Horrible Specter. Dr. Richard I. Evans, a University of Houston social psychologist, suggests that not owning a television set has become "a reverse status symbol. What these people are actually engaging in is a form of snobbery." Chaytor Mason, a psychologist at the University of Southern California, agrees and adds a few additional non-TV types to the list: "the high-button-shoes, who have refused to change over from radio," the "active personalities like Harriet Housewife, who have too much to do or can't sit still," and the across-the-board mavericks, who just have to be different.

Some people seem to forgo TV as a form of personal protest--against society, the 20th century or the erosion of their privacy. Manhattan Architect John Keane, 28, considers TV "depressing to have around. Lots of people I know don't have television sets, but they also don't have telephones." Others ignore TV because they are afraid of getting hooked. Mrs. Jay Sheveloff. 30, of Boston, has seen the "horrible" specter of her in-laws watching continually; she refuses to have TV around --at least until her husband finishes his Ph.D. A number of nonowners ascribe their resistance to religious motives. A devout Episcopal couple from Florida, who prefer anonymity, consider TV "contaminating." None of their five children (now aged 13 to 25) was allowed to watch. What about them now? Their oldest son, now a high school teacher in California, admits to smoking pot and is raising his two-year-old son on the laissez-faire principles of Scottish Educator A. S. Neill. But not on TV; the child will have to grow up without it. A fair number of videophobes are Quakers.

All the families know perfectly well what they are missing. Sets may burn in their offices during the World Series or space shots, and many who would not have a receiver in the house watch on the sly at their neighbors'. This suggests that it is frequently not TV per se that is objectionable, but the quality of everyday programming. "What I've seen," says Mrs. Paul Scott, 27, of suburban Los Angeles, "has really frightened me. There's this tremendous emphasis on materialism. And of course the violence." Mrs. Jan Rogers of Tallahassee, a mother of two young children, feels the same way. Eighteen months ago, she "just unplugged the damn thing and put it into the closet." She is particularly happy, she says, to be free of the bombardment of all those commercials.
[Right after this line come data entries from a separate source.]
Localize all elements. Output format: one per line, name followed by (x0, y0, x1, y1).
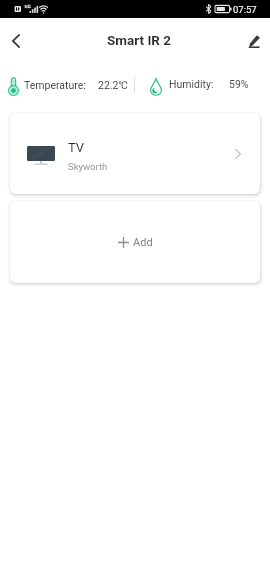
staticText: Humidity: (169, 78, 214, 90)
staticText: 59% (229, 78, 249, 90)
staticText: 22.2℃ (98, 79, 128, 91)
button[interactable]: Back (0, 18, 31, 62)
staticText: TV (68, 140, 85, 155)
staticText: Add (133, 236, 153, 249)
staticText: Smart IR 2 (107, 32, 172, 48)
button[interactable]: Add (10, 201, 260, 283)
staticText: Temperature: (24, 79, 86, 91)
button[interactable]: Edit (238, 18, 270, 62)
staticText: Skyworth (68, 161, 108, 172)
staticText: 07:57 (233, 4, 257, 15)
button[interactable]: TV (10, 113, 260, 194)
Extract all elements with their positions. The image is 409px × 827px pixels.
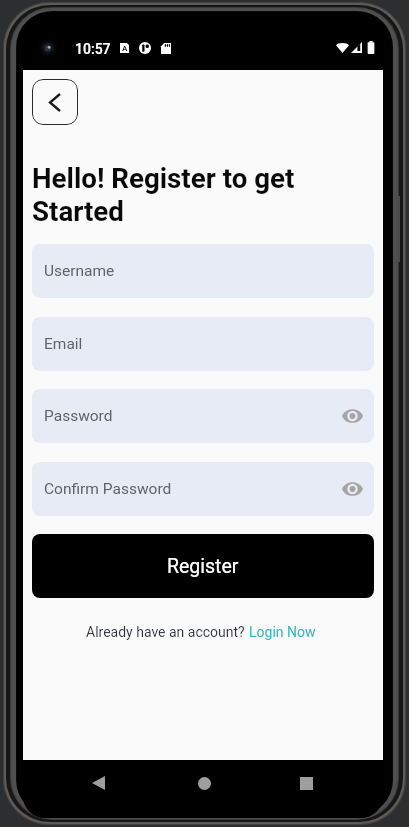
button[interactable]: Confirm Password [32, 462, 374, 516]
button[interactable]: Login Now [249, 624, 316, 640]
staticText: Login Now [249, 624, 316, 640]
staticText: A [122, 44, 128, 53]
button[interactable]: Register [32, 534, 374, 598]
button[interactable]: Home [190, 769, 218, 797]
button[interactable]: Password [32, 389, 374, 443]
button[interactable]: Username [32, 244, 374, 298]
button[interactable]: Show password [342, 408, 363, 424]
staticText: Username [44, 262, 115, 280]
staticText: Register [167, 555, 239, 578]
staticText: Password [44, 407, 113, 425]
staticText: Confirm Password [44, 480, 172, 498]
staticText: Hello! Register to get Started [32, 162, 295, 228]
button[interactable]: Back [32, 79, 78, 125]
button[interactable]: Back [84, 769, 112, 797]
button[interactable]: Recent apps [292, 769, 320, 797]
staticText: 10:57 [75, 41, 111, 57]
button[interactable]: Show password [342, 481, 363, 497]
staticText: Already have an account? [86, 624, 249, 640]
staticText: Email [44, 335, 83, 353]
button[interactable]: Email [32, 317, 374, 371]
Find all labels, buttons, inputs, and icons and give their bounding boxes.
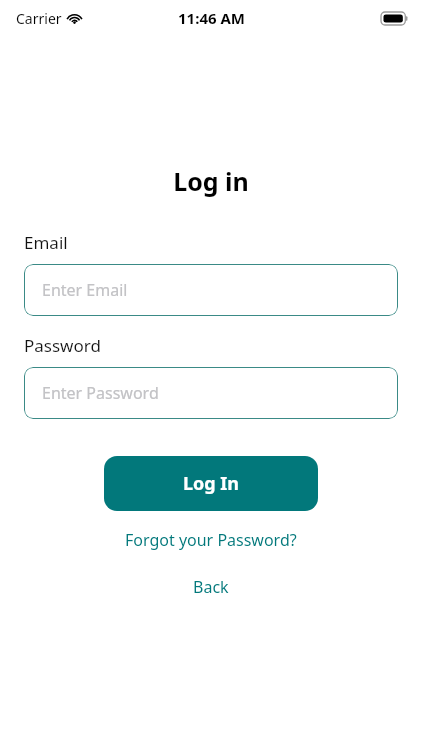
staticText: Enter Email — [42, 279, 128, 301]
staticText: Password — [24, 334, 101, 357]
staticText: Log In — [183, 471, 240, 496]
button[interactable]: Back — [179, 574, 243, 600]
staticText: Forgot your Password? — [125, 529, 297, 551]
staticText: Enter Password — [42, 382, 159, 404]
button[interactable]: Enter Email — [24, 264, 398, 316]
staticText: Log in — [0, 164, 422, 198]
staticText: 11:46 AM — [178, 8, 245, 28]
button[interactable]: Forgot your Password? — [115, 527, 307, 553]
button[interactable]: Log In — [104, 456, 318, 511]
staticText: Carrier — [16, 9, 62, 28]
button[interactable]: Enter Password — [24, 367, 398, 419]
staticText: Email — [24, 231, 68, 254]
staticText: Back — [193, 576, 229, 598]
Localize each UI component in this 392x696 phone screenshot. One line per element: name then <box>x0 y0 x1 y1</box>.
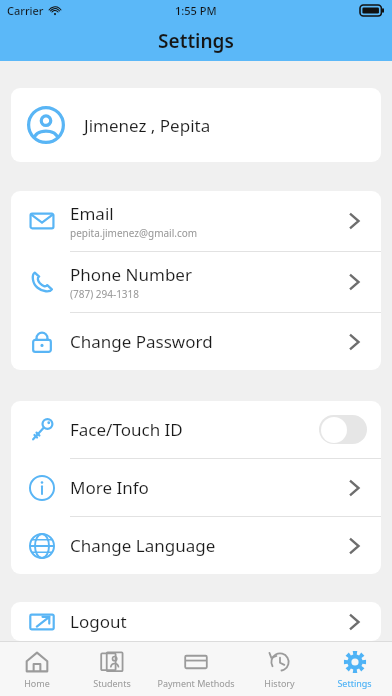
staticText: (787) 294-1318 <box>70 287 140 301</box>
button[interactable]: Logout <box>11 602 381 641</box>
staticText: Carrier <box>7 3 44 18</box>
staticText: Change Password <box>70 330 213 353</box>
staticText: Payment Methods <box>157 677 235 689</box>
staticText: pepita.jimenez@gmail.com <box>70 226 198 240</box>
button[interactable]: Face/Touch ID <box>11 401 381 458</box>
staticText: Students <box>93 677 131 689</box>
button[interactable]: Face/Touch ID toggle <box>319 415 367 444</box>
staticText: Email <box>70 202 114 225</box>
button[interactable]: Email <box>11 191 381 251</box>
button[interactable]: Settings <box>317 642 392 696</box>
staticText: Home <box>24 677 50 689</box>
button[interactable]: Payment Methods <box>149 642 242 696</box>
staticText: More Info <box>70 476 149 499</box>
button[interactable]: Phone Number <box>11 252 381 312</box>
button[interactable]: Change Language <box>11 517 381 574</box>
staticText: Phone Number <box>70 263 192 286</box>
staticText: History <box>264 677 295 689</box>
staticText: Change Language <box>70 534 216 557</box>
button[interactable]: History <box>242 642 317 696</box>
button[interactable]: Home <box>0 642 74 696</box>
button[interactable]: Change Password <box>11 313 381 370</box>
staticText: Jimenez , Pepita <box>84 114 211 137</box>
staticText: Face/Touch ID <box>70 418 183 441</box>
button[interactable]: Students <box>74 642 149 696</box>
staticText: Settings <box>337 677 372 689</box>
staticText: Logout <box>70 610 350 633</box>
button[interactable]: Jimenez , Pepita <box>11 88 381 162</box>
button[interactable]: More Info <box>11 459 381 516</box>
staticText: 1:55 PM <box>175 3 217 18</box>
staticText: Settings <box>158 28 234 54</box>
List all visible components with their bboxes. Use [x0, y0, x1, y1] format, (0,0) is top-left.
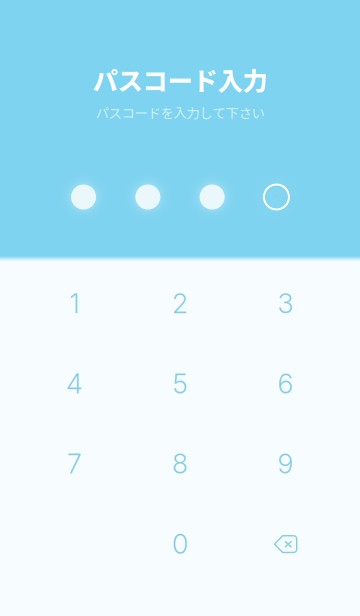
staticText: 4	[66, 368, 83, 400]
button[interactable]: 3	[233, 263, 338, 344]
button[interactable]: 7	[22, 424, 127, 504]
staticText: 6	[278, 368, 294, 400]
button[interactable]: 5	[127, 344, 233, 424]
staticText: 9	[278, 448, 294, 480]
staticText: 5	[172, 368, 188, 400]
button[interactable]: 1	[22, 263, 127, 344]
staticText: 2	[172, 287, 188, 320]
staticText: 3	[278, 287, 294, 320]
staticText: パスコード入力	[92, 61, 268, 98]
button[interactable]: 0	[127, 504, 233, 584]
staticText: 0	[172, 528, 188, 560]
button[interactable]: 9	[233, 424, 338, 504]
staticText: パスコードを入力して下さい	[96, 103, 264, 122]
button[interactable]: 2	[127, 263, 233, 344]
button[interactable]: 4	[22, 344, 127, 424]
staticText: 1	[69, 287, 79, 320]
button[interactable]: 6	[233, 344, 338, 424]
button[interactable]: Delete	[233, 504, 338, 584]
button[interactable]: 8	[127, 424, 233, 504]
staticText: 8	[172, 448, 188, 480]
staticText: 7	[67, 448, 82, 480]
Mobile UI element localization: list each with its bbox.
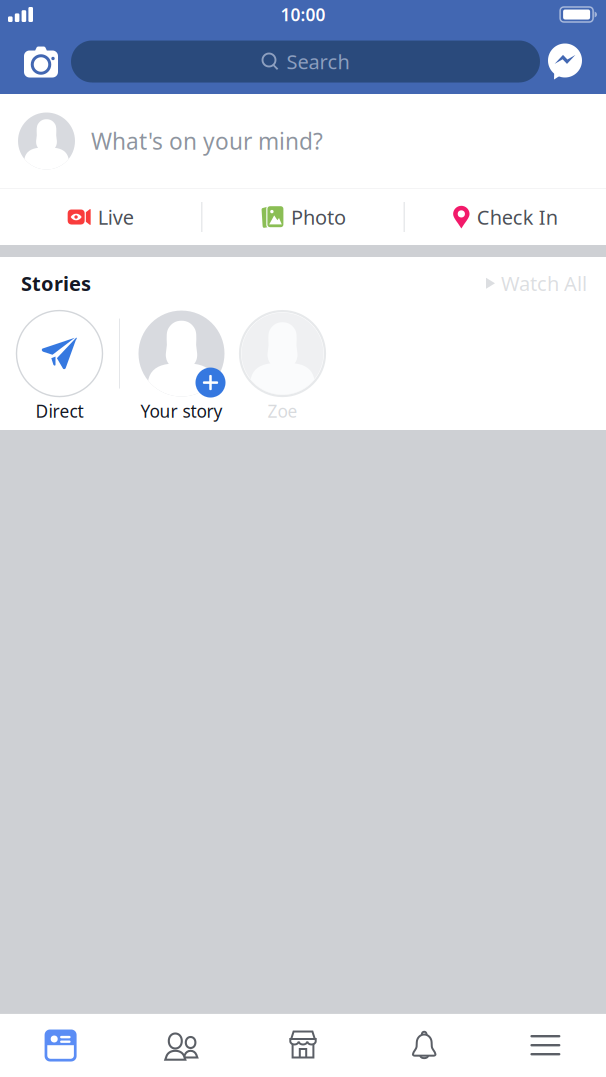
button[interactable]: Check In: [405, 189, 606, 245]
button[interactable]: Zoe: [232, 311, 333, 423]
button[interactable]: What's on your mind?: [0, 94, 606, 188]
button[interactable]: News Feed: [0, 1014, 121, 1077]
staticText: Live: [98, 204, 134, 230]
staticText: Your story: [140, 400, 222, 423]
staticText: Check In: [477, 204, 558, 230]
button[interactable]: Search: [71, 40, 540, 82]
button[interactable]: Camera: [0, 40, 71, 84]
staticText: Search: [286, 48, 350, 75]
staticText: Watch All: [501, 270, 587, 297]
staticText: Zoe: [268, 400, 298, 423]
button[interactable]: Marketplace: [242, 1014, 364, 1077]
button[interactable]: Live: [0, 189, 201, 245]
button[interactable]: Friend Requests: [121, 1014, 242, 1077]
button[interactable]: Notifications: [364, 1014, 485, 1077]
staticText: What's on your mind?: [91, 126, 323, 156]
button[interactable]: Messenger: [540, 38, 606, 84]
staticText: Direct: [36, 400, 84, 423]
button[interactable]: Menu: [485, 1014, 606, 1077]
button[interactable]: Your story: [131, 311, 232, 423]
button[interactable]: Direct: [0, 311, 119, 423]
staticText: Photo: [291, 204, 346, 230]
button[interactable]: Photo: [202, 189, 404, 245]
staticText: 10:00: [280, 3, 326, 26]
button[interactable]: Watch All: [486, 270, 587, 297]
staticText: Stories: [21, 270, 91, 297]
Some parents feel that the tube is an obstacle to good family relationships. Mrs. Kenneth Johnson of Northbrook, 111., feels that she has "much better communication" with her eleven-year-old boy since the TV set broke (she has since sold it). Many parents fear that television will stunt their children's imagination or hobble active participation in life. Mrs. Gerald Fitzgerald says that her husband, an associate professor of English at Boston University, has proscribed TV because "he wants the images the kids see to come out of their own imaginations, not to be prefabricated by some producer." Robert Parker, one of the founders of the Vail, Colo., ski community, thinks that TV-raised kids live too vicariously. Last summer he took a twelve-year-old boy on a rugged raft expedition. Afterwards the boy conceded that the experience was "O.K., but not as exciting" as the trips he had seen on television. "The fact that he was involved in this particular trip meant nothing to him," says Parker.

Social Dilemma. The most prevalent reason for keeping the kids away from TV, of course, is the presumption that the denial will encourage reading. David Whiting, 22, was raised without TV in Manhattan. He compensated by knocking off as many as three books a day, and about 100 books during every summer vacation. Whiting now admits that he was somewhat disorientated when he started dating girls. He never knew whether "to watch her TV set or to neck on the couch." He obviously never cottoned to the generally accepted solution to the problem: to neck by the light of the screen.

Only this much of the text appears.